Encoding, APX, and register file details

  • xor rax, rax needs a REX prefix to mark 64-bit operation; xor eax, eax avoids this, saving a byte.
  • REX prefixes both select 64-bit operand size and extend register addressing; APX introduces additional registers r16–r31 using a REX2 prefix, reusing opcode-map bits.
  • Partial-register writes that don’t fully define a 64-bit register create extra dependencies, hurting out‑of‑order execution; zero-extend semantics avoid this.

Zeroing idioms and microarchitecture

  • Modern out‑of‑order CPUs recognize patterns like xor reg, reg (and sometimes sub reg, reg) as “zeroing idioms”.
  • The renamer can map the architectural register to a microarchitectural zero register instead of executing an ALU op, effectively giving zero-cycle execution and breaking dependency chains.
  • Some debate whether CPUs also special‑case mov reg, 0; it’s possible, but less compelling since the instruction is longer and compilers already favor xor.

Zero registers vs x86 approach (RISC‑V, MIPS, ARM, etc.)

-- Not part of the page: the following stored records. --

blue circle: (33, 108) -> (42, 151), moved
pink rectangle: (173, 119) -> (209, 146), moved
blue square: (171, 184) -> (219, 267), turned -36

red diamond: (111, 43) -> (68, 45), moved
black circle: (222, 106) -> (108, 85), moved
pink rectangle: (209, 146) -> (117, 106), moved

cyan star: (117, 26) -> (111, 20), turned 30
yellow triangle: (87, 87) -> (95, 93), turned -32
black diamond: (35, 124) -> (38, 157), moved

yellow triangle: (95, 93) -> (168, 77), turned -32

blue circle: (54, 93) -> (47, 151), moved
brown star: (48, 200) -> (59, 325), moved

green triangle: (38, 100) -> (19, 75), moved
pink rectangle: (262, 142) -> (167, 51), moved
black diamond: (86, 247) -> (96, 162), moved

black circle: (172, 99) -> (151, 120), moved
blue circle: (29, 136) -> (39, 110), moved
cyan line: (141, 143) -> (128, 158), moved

  • RISC‑V, MIPS, Alpha and others have a dedicated architectural zero register; that shrinks the ISA by reusing normal ALU ops for moves, clears, and many compares.
  • There’s disagreement over whether a hardwired zero register is “better”:
    • Pro: simplifies instruction set, reduces number of distinct instructions, enables tricks like add dst, src, x0 as move or jalr x0, ... as non‑clobbering jump.
    • Con: on very register‑poor ISAs (e.g., original 8‑register x86) dedicating one hurts architectural register count.
  • ARM64 has a register that is sometimes a zero register and sometimes the stack pointer, depending on context.

Historical and cross‑architecture context

  • Similar tricks existed on Z80 (xor a), 6502-like systems (fastest/smallest way to clear accumulator), IBM 370 BAL (XR r,r), Game Boy/SM83, and others, often to save bytes in very tight ROMs.
  • Shellcode writers use xor reg, reg because its opcode contains no zero bytes, avoiding C‑string termination issues.

Meta, culture, and nostalgia

  • Many comments reminisce about recognizing 31 C0/31 C9 by eye, hand-assembling machine code, keygen music, and old mainframe or 8‑bit practices.
  • Several note that even with large caches and RAM, code size and common idioms still matter for performance and are baked into CPU optimizations.